WHAT YOU SHOULD DO
Only the number is wanted: tally the lines below that contain the word "przedłużyć".

Entries taken from a collection:

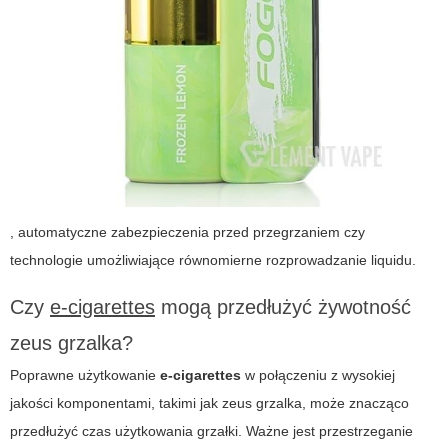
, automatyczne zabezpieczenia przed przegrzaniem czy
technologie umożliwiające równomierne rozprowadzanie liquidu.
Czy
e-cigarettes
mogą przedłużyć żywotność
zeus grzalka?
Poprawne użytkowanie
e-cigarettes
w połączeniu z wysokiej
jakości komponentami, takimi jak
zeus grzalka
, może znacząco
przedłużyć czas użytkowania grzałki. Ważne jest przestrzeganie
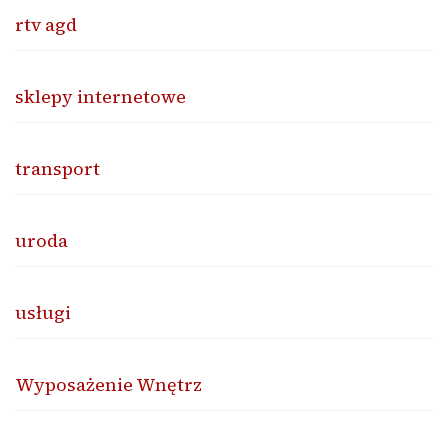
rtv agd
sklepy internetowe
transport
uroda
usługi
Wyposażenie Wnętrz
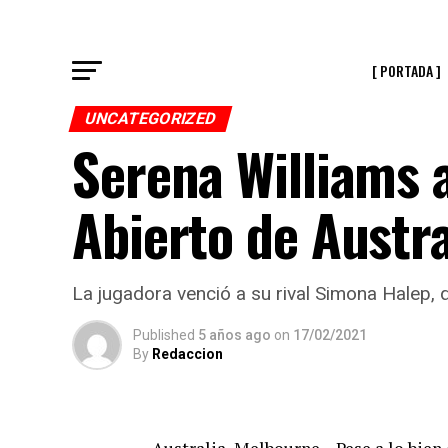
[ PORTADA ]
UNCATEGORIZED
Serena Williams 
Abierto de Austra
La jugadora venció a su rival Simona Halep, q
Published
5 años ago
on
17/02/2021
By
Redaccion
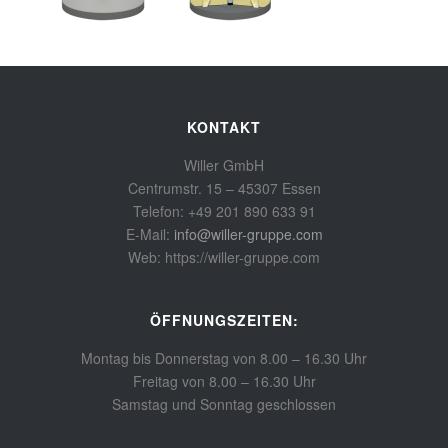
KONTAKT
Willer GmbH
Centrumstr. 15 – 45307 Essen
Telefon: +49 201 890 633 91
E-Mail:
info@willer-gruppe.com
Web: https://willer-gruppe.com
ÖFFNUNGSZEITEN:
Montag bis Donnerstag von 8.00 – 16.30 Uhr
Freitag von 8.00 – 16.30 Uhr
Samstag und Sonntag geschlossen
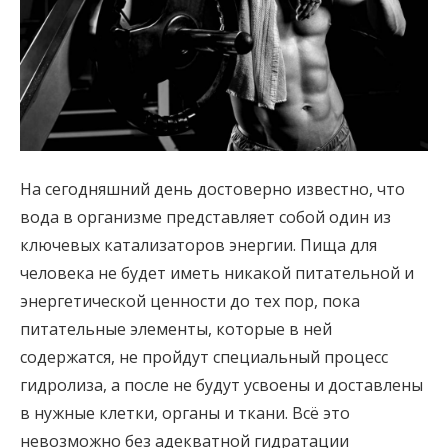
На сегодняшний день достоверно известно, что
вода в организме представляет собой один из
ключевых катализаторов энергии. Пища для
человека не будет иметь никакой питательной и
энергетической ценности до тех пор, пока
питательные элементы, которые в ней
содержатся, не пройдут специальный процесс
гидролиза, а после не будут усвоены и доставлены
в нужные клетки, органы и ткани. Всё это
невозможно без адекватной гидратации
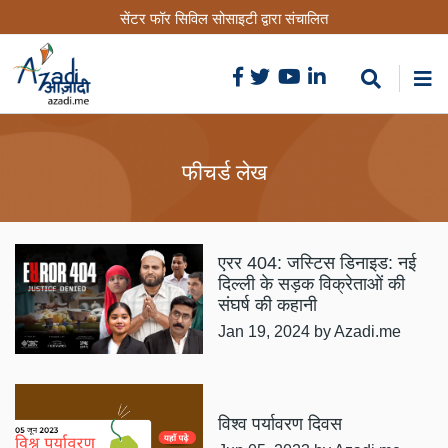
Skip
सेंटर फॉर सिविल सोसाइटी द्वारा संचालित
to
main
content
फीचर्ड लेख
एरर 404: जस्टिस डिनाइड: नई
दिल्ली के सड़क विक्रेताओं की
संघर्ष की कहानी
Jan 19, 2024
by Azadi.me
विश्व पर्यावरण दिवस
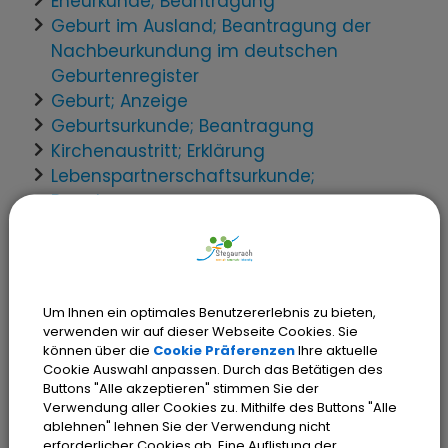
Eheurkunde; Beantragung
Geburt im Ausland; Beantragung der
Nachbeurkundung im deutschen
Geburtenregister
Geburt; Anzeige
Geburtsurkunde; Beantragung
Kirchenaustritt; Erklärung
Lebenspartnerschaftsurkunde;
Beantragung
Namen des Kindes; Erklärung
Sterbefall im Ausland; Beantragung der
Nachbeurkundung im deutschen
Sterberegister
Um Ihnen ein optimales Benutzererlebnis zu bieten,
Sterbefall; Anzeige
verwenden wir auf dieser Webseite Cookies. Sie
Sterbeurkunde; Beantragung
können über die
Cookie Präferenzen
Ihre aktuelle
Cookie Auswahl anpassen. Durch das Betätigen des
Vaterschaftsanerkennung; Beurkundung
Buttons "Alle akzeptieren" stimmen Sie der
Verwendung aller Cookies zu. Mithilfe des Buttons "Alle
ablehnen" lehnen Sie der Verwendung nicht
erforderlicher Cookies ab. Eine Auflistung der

ANSWER TO THE PROBLEM
2